Retail

Tales of two bookstores

Independent bookstores seem to be getting a lot of lovin’ from the media this week, with two different stores receiving full-on profile treatment.

First up is Halifax’s Frog Hollow Books, profiled in The Globe and Mail. Actually, the piece isn’t so much a profile as a letter of advice. (It appears to be part of a regular series of business advice columns.) The author, Stephen Clare, expresses concern about the recent closure of other Atlantic Canadian shops – like The Book Room (also in Halifax) and Bennington Gate in St. John’s – and proceeds to offer up suggestions to Frog Hollow owner Heidi Hallett about how she can stay competitive.
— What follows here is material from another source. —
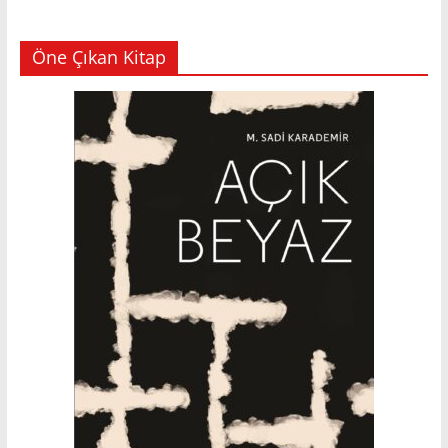
Öne Çıkan Kitap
Most of the advice he offers is no-brainer stuff, however, and it kind of comes across as if he thinks he can tell Hallett things she doesn’t already know.

The second profile is of Toronto’s This Ain’t the Rosedale Library, in eye weekly. As Q&Q readers already know, the shop is set to close its Church Street doors at the end of this month, but the new incarnation – in the city’s Kensington Market neighbourhood – is set to open within the next week or so. The piece offers up an interesting timeline of the store’s various incarnations, which go all the way back to 1979.

One Response to “Tales of two bookstores”

  1. Shari Lapeña says:

    Does anybody know where on the Danforth the new Type Books will be?